# MATERIAL PROVIDED

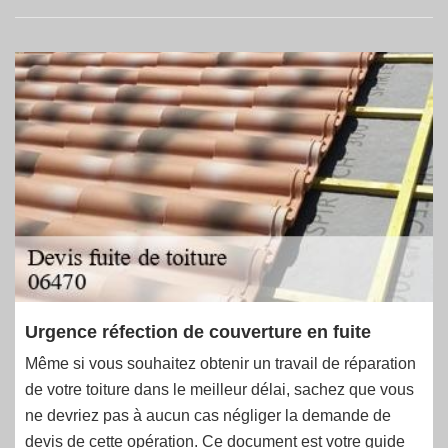
Urgence réfection de couverture en fuite
Même si vous souhaitez obtenir un travail de réparation
de votre toiture dans le meilleur délai, sachez que vous
ne devriez pas à aucun cas négliger la demande de
devis de cette opération. Ce document est votre guide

# WHAT NEEDS TO BE DONE
Could you output the listing word for word, omitting every picture?

# TASK SOLUTION
Urgence réfection de couverture en fuite
Même si vous souhaitez obtenir un travail de réparation
de votre toiture dans le meilleur délai, sachez que vous
ne devriez pas à aucun cas négliger la demande de
devis de cette opération. Ce document est votre guide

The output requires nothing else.